O médico afastou-se lentamente e Diogo só o conseguia desprezar. Como era possível? Os resultados dos exames tinham acabado de sair e já estavam a ver a Eva como se fosse um saco de compras. Já queriam levar tudo a saldo! Não podia fazer nada enquanto não encontrasse a Deborah! Ela tinha o direito de ver a mãe uma última vez. Ele poderia ser um monstro mas não a esse ponto! Tinha de a encontrar! Nos últimos dois dias tinha ficado no hospital agarrado à Eva, na esperança que ela acordasse... O impossível não iria acontecer.
A sogra chegou e abraçou-se a ele. Será que ela faria o mesmo se soubesse que foi ele que lhe matou a filha? Que tipo de monstro era ele?
- A Deborah? – perguntou a D. São enquanto procurava com os olhos. – Onde está a Deborah? Como é que ela reagiu a isto?
- A Deborah... Está com umas amigas... – Mais uma mentira, pensou. – Ela ainda não sabe de nada. Eu... Eu pensei que... Eu pensei que tinha sido só uma coisa pouca. Que a nossa Eva em breve iria para casa. Não quis preocupar a menina...

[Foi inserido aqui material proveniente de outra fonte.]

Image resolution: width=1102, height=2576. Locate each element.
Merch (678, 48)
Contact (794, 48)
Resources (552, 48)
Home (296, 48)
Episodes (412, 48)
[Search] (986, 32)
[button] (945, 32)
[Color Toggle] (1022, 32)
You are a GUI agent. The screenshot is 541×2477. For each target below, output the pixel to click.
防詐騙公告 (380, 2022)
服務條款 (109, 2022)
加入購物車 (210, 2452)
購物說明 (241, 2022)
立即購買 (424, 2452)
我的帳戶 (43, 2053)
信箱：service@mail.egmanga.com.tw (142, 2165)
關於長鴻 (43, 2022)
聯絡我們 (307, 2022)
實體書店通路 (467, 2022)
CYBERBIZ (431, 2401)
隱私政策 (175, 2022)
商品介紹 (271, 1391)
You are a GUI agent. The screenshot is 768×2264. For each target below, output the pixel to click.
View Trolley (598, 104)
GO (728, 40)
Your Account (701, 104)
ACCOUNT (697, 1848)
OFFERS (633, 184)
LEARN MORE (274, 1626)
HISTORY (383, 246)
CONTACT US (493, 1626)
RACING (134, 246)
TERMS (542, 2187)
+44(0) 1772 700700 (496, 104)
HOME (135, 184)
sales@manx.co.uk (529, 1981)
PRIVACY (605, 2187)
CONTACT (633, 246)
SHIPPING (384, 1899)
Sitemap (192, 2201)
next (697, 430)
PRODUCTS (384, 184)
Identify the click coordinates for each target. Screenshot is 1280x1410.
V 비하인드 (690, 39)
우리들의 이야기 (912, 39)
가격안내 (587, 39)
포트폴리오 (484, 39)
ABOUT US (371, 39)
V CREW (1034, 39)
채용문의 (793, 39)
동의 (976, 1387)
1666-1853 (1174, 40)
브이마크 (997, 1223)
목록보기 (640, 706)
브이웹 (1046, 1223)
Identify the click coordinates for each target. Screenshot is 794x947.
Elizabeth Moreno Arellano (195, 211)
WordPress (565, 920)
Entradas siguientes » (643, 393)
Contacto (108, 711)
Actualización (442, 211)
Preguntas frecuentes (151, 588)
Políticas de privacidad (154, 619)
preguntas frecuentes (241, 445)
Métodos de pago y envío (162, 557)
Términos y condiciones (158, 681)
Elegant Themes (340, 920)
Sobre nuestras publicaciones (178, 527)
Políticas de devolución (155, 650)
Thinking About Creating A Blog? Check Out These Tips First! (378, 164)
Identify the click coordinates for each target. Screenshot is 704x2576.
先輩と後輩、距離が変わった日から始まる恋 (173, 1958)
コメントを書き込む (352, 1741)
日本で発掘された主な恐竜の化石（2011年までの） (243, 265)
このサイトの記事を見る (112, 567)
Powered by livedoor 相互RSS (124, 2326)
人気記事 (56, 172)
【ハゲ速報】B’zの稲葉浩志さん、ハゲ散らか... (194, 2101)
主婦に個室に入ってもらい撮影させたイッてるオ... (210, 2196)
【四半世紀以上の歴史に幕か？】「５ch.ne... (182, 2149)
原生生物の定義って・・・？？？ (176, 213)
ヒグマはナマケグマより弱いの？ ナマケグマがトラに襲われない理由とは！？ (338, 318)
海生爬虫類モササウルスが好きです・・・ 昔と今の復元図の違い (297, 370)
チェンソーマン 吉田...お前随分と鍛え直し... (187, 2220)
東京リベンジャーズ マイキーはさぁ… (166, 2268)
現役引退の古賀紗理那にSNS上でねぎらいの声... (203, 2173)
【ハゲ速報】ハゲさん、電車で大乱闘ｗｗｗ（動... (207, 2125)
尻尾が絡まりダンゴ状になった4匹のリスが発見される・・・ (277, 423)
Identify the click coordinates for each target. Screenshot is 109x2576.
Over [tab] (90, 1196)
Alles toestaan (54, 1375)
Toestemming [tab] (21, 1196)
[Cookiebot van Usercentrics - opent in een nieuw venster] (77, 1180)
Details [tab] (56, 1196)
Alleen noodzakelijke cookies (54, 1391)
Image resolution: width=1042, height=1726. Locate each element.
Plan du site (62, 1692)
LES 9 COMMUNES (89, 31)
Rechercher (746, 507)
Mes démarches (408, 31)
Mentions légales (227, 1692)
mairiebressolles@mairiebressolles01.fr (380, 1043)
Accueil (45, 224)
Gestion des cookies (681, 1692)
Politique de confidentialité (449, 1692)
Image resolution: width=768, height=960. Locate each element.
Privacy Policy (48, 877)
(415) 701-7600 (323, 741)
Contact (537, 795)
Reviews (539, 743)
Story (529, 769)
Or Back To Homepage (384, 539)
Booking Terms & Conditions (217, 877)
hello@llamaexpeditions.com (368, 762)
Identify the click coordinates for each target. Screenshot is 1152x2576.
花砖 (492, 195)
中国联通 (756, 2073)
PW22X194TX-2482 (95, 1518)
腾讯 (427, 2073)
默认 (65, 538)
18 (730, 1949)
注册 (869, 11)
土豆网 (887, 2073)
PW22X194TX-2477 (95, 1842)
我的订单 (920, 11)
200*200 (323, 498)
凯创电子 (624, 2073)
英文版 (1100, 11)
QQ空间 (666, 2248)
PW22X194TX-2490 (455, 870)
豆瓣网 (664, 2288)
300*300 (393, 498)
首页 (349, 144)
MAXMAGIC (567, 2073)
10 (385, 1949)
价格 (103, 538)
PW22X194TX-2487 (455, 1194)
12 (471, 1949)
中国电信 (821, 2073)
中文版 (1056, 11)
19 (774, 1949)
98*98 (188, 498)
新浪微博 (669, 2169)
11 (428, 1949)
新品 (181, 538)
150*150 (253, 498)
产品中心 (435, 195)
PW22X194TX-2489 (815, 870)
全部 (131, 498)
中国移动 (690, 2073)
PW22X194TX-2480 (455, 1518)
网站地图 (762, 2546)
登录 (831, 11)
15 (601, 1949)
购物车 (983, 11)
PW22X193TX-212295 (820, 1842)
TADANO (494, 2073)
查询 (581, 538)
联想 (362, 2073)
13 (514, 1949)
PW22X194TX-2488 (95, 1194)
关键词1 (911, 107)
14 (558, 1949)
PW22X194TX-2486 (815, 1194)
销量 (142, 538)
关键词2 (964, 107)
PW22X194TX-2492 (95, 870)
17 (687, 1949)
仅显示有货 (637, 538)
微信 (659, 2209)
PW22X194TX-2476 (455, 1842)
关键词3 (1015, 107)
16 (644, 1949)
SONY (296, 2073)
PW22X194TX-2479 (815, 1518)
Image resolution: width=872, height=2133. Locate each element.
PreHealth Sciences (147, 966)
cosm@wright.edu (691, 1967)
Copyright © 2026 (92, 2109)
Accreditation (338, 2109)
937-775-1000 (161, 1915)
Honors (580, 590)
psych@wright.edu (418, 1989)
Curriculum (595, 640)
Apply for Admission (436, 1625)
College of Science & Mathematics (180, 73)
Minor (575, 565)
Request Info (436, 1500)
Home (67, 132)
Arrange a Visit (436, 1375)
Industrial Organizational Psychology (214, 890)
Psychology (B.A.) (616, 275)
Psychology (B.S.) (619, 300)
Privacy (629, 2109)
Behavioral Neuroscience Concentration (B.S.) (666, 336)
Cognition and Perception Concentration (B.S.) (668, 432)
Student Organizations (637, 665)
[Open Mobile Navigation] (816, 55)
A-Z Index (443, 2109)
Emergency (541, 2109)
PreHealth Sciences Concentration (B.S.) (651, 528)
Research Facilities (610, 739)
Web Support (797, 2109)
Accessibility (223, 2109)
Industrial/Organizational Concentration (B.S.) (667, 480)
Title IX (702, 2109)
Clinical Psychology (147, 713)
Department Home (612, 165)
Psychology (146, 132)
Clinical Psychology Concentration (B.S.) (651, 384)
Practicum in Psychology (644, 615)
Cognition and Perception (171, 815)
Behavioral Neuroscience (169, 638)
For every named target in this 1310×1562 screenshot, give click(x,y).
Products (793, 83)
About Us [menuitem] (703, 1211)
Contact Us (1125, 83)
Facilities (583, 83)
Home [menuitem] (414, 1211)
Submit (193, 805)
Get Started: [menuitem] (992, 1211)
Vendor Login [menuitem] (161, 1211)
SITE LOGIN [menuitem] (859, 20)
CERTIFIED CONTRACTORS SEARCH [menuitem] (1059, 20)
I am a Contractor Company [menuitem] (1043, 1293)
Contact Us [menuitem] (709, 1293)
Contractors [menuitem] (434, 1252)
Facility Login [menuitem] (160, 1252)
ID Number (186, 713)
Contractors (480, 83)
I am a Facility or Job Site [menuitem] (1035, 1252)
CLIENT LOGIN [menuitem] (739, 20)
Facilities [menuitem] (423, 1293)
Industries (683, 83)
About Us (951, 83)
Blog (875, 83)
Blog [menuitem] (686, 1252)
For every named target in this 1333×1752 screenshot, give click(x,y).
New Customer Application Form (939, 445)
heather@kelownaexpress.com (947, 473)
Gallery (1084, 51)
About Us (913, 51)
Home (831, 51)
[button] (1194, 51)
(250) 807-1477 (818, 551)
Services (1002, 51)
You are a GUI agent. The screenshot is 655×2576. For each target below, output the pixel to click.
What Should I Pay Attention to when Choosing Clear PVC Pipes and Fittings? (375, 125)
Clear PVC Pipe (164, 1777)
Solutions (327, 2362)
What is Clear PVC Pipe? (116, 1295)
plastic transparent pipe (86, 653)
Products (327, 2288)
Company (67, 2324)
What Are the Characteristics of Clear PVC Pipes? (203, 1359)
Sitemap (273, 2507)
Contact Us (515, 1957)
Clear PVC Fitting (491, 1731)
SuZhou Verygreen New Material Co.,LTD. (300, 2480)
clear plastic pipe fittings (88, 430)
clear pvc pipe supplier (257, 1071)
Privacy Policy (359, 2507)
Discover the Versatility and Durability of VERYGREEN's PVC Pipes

- Diogo! A Deborah tem de estar aqui junto com a mãe!
- Eu... Eu vou busca-la. Não se preocupe!
D. São olhou para a cama da filha e virou-se para ele.
- A minha filha, Diogo. A minha filha... A minha filha... Ela vai ficar bem, não vai?
- A sua filha... – Diogo, não quis dizer a verdade. – Vamos aguardar os exames dos médicos. Fique aqui com a Eva, eu vou buscar a Deborah. Dona São...
- Sim, meu filho...

Diogo, olhou para a sogra e começou a chorar. Um homem, apenas um homem tinha destruído a vida de três pessoas. Por ter sido cobarde e não ter tido coragem de assumir a própria natureza tinha destruído a vida de três pessoas. Três pessoas que o amavam e contavam com ele para tomar conta delas. Não sabia como iria conseguir continuar a viver com isto.